И вот что они еще говорят. Путь писателя разный. Один много вещей напишет, будто бы и иужны они его современности. Но, глядишь, прошло четверть века — и забыли писателя люди, хотя и читали его, и награждали его. Другой — мало или даже одну вещь написал, а живет его вещь века, в поговорки войдет. В чем же здесь дело? В самом простом. Один писал и сам оценивал свои сочинения, думая, как угодить современникам и получить побольше благ. Он временного искал — временное ему и ответило.
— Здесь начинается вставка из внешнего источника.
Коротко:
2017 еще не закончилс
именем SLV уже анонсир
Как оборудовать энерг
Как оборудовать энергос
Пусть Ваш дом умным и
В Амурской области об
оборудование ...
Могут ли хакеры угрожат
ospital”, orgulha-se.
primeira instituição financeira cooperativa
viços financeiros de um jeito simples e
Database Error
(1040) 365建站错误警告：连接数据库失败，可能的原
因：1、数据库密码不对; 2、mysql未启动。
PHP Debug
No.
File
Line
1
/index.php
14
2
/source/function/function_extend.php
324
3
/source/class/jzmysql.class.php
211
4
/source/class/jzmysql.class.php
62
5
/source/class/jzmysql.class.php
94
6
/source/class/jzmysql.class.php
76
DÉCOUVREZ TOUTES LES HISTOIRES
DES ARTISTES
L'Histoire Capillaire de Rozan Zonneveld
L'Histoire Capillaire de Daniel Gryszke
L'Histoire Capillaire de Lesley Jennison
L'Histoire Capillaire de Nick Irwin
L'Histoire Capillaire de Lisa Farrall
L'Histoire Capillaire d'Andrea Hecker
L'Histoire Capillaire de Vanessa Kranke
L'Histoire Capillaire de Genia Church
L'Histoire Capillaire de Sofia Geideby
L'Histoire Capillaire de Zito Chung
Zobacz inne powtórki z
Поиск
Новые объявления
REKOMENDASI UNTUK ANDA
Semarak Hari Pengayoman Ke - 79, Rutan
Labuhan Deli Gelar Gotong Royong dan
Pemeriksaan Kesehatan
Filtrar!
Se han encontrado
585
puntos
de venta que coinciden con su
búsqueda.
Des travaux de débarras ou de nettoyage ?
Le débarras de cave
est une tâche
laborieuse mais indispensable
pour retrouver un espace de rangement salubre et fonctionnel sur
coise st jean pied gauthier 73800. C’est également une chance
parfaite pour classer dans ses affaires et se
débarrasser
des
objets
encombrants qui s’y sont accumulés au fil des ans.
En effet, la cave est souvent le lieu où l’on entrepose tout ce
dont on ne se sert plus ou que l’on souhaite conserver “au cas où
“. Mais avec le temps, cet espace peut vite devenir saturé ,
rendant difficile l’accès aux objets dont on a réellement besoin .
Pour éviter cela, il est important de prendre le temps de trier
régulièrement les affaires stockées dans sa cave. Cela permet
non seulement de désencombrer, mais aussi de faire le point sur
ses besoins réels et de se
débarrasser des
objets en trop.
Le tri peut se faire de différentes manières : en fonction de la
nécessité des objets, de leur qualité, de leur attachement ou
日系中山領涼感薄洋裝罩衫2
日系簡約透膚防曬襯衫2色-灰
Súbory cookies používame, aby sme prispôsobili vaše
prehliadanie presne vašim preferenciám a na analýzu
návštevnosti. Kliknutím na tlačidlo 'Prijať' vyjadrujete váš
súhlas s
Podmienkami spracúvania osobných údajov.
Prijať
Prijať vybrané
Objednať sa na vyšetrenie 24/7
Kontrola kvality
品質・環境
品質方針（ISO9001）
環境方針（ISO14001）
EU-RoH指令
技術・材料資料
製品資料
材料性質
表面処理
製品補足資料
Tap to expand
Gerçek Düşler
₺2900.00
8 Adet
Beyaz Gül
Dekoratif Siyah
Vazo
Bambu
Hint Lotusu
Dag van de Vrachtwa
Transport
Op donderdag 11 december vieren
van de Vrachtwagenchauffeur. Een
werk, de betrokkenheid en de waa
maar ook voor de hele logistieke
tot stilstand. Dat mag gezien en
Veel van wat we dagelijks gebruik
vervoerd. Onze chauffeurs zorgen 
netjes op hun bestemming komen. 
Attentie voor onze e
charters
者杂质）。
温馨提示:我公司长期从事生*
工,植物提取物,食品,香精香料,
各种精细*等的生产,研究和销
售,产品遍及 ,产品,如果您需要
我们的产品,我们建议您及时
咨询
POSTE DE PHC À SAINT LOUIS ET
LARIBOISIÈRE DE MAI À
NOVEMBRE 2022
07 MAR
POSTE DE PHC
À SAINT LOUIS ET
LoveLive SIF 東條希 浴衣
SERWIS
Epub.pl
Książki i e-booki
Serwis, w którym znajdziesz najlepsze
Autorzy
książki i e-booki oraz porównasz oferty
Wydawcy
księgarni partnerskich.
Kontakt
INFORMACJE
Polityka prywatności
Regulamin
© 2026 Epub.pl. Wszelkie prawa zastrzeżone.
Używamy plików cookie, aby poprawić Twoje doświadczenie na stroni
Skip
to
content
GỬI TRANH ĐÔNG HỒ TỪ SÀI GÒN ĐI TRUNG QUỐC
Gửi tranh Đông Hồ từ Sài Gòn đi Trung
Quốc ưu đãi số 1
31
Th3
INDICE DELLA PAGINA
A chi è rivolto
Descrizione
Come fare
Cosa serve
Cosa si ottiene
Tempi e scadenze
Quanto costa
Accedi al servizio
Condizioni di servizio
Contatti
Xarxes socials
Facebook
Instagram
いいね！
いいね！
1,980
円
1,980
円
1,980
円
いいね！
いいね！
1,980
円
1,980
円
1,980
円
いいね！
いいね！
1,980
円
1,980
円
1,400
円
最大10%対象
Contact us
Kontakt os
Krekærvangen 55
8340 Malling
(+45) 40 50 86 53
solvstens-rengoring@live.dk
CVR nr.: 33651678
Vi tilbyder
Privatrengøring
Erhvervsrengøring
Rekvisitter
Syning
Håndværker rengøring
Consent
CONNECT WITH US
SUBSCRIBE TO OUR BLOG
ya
Другой осознал в себе единственную великую силу: огонь Вечности. Он и в других старался его подметить. Старался видеть, как и где человек грешил против законов Вечности, и страдал от распада гармонии в себе. Замечал, как другой был счастлив, сливаясь с Вечностью, и украшал жизнь окружающим. И такой писатель будет не только отражать порывы радости и бездны скорби людей в своих произведениях. Он будет стараться научиться так переживать их жизнь, как будто сам стоит в обстоятельствах того или иного человека. Но мало и стать в обстоятельства каждого, надо еще найти оправдание каждому в своей доброте, и только тогда поймет писатель, что значит описать жизнь человеческую «просто».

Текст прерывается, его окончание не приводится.